===== Records supplied =====
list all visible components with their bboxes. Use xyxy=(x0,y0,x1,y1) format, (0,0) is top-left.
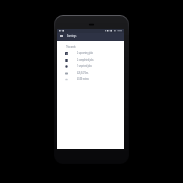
staticText: £26,547 Inv. xyxy=(77,71,89,75)
button[interactable]: £26,547 Inv. xyxy=(57,70,124,77)
staticText: 1 unpriced jobs xyxy=(77,64,92,68)
staticText: 2 completed jobs xyxy=(77,58,94,62)
button[interactable]: 2 upcoming jobs xyxy=(57,50,124,57)
button[interactable]: 2 completed jobs xyxy=(57,57,124,64)
staticText: £0.00 extras xyxy=(77,77,89,81)
button[interactable]: £0.00 extras xyxy=(57,76,124,83)
staticText: 2 upcoming jobs xyxy=(77,51,93,55)
button[interactable]: Open navigation menu xyxy=(58,33,65,41)
staticText: Earnings xyxy=(67,34,77,38)
button[interactable]: 1 unpriced jobs xyxy=(57,63,124,70)
staticText: This week xyxy=(66,45,76,49)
=====
- _Work instructions_
Return the listing above unaltered, omitting its pictures.

- _Solved exercise_
list all visible components with their bboxes. Use xyxy=(x0,y0,x1,y1) format, (0,0) is top-left.
staticText: £26,547 Inv. xyxy=(77,71,89,75)
button[interactable]: £26,547 Inv. xyxy=(57,70,124,77)
staticText: 1 unpriced jobs xyxy=(77,64,92,68)
staticText: 2 completed jobs xyxy=(77,58,94,62)
button[interactable]: 2 upcoming jobs xyxy=(57,50,124,57)
button[interactable]: 2 completed jobs xyxy=(57,57,124,64)
staticText: £0.00 extras xyxy=(77,77,89,81)
button[interactable]: £0.00 extras xyxy=(57,76,124,83)
staticText: 2 upcoming jobs xyxy=(77,51,93,55)
button[interactable]: Open navigation menu xyxy=(58,33,65,41)
staticText: Earnings xyxy=(67,34,77,38)
button[interactable]: 1 unpriced jobs xyxy=(57,63,124,70)
staticText: This week xyxy=(66,45,76,49)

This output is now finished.